No retailer wanted to bear the consequences of consumers’ supply-chain-related disappointment. For that reason, as they looked to the new year, we saw many retailers acting swiftly to expand their warehouse footprint. Tens of millions of dollars were committed to breaking ground on new facilities. Fulfillment centers and “dark stores” have popped up in strategic places to enable same-day delivery and to house additional local inventory. And this trend isn’t slowing down. Commercial real estate firm CBRE estimates that by 2025, “the U.S. will need an additional 330 million square feet of distribution space” just to support the current trajectory of e-commerce demand. Another analysis quantifies the global need for new warehouse space in that same timeframe to be more than 28,000 facilities. 
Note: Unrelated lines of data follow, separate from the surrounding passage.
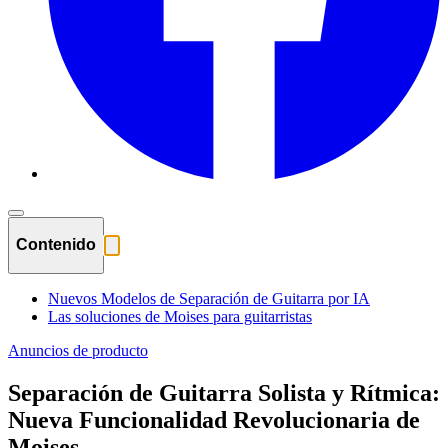
Contenido
Nuevos Modelos de Separación de Guitarra por IA
Las soluciones de Moises para guitarristas
Anuncios de producto
Separación de Guitarra Solista y Rítmica:
Nueva Funcionalidad Revolucionaria de
Moises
But the acceleration of warehouse-related activity is painfully expensive in terms of both capital costs to create capacity and operating expenses of maintaining higher inventory levels. Therefore, retailers will need to think carefully about how they acquire and maintain inventory – and whether they can leverage AI-based technology to limit those requirements. As they evaluate the benefits of new technology to better forecast and plan inventory needs, they’ll want to prioritize both analytics and automation.

Space and stock are top of mind for retailers

Most retailers today look for more space, more inventory, and better ways to manage it all. But that hasn’t always been the case. Just two years ago, retailers (especially those in fast-moving consumer goods) were focused on reducing inventory they had sitting in a warehouse, even what they’d consider a cushion or safety stock. Inventory management was a matter of fine-tuning the systems to keep idle inventory to a minimum, pushing stock out to consumers shopping in stores or via online channels. Now, retailers are adopting a much more flexible approach out of necessity.
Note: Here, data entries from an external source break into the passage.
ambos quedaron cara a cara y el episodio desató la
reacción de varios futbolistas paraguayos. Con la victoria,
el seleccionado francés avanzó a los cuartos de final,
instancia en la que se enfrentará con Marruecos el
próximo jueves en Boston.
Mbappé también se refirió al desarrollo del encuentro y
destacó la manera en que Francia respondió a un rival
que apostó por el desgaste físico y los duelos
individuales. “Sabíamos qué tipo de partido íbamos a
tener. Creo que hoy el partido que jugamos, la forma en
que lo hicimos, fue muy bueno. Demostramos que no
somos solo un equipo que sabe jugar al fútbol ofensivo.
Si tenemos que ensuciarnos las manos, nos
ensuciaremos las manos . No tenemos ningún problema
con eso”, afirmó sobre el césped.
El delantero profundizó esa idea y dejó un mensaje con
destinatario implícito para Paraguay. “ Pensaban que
With the holidays in the rear-view mirror, retailers are planning for the next promotional events. They want more square footage to ensure they’ll be able to get additional inventory when they need it. As they find that extra space, they’re also looking for capabilities to better manage forward buys for the safety stock they’ll maintain. Bringing automation to the operational elements that are working well will be key to their success – even for small retailers. Similarly, determining what’s not working as well and bringing maximum visibility and decision-making support to those areas of the business will also be critical. Optimized forecasting, planning and execution will help retailers get the maximum benefit of the investments they make in capacity and inventory, while protecting them from over-investing in those areas to compensate for poor forecasting and planning.    
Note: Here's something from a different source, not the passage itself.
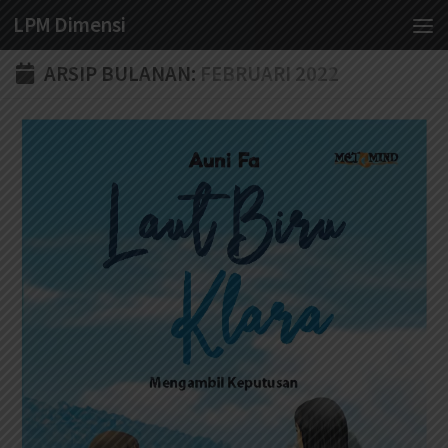
LPM Dimensi
Skip to content
ARSIP BULANAN:
FEBRUARI 2022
Manpower is another factor in this conversation on inventory and warehouse management. Continued labor shortages and possible COVID-19 outbreaks mean that retailers need more flexibility to manage workforces, having the agility to move a portion of operations from one warehouse to another as needed. And again, even small retailers are vocalizing their need for improvement in workforce productivity. This is another major trend we’ll see continue in 2022.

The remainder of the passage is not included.